:: WHAT YOU WILL DO ::
Report, as a bare number, how many lines of the material below contain the word "Steel".

:: PROVIDED RECORDS ::
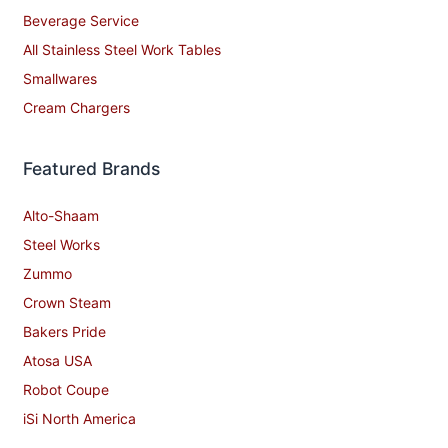
Beverage Service
All Stainless Steel Work Tables
Smallwares
Cream Chargers
Featured Brands
Alto-Shaam
Steel Works
Zummo
Crown Steam
Bakers Pride
Atosa USA
Robot Coupe
iSi North America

:: ANSWER TO THE EXERCISE ::
2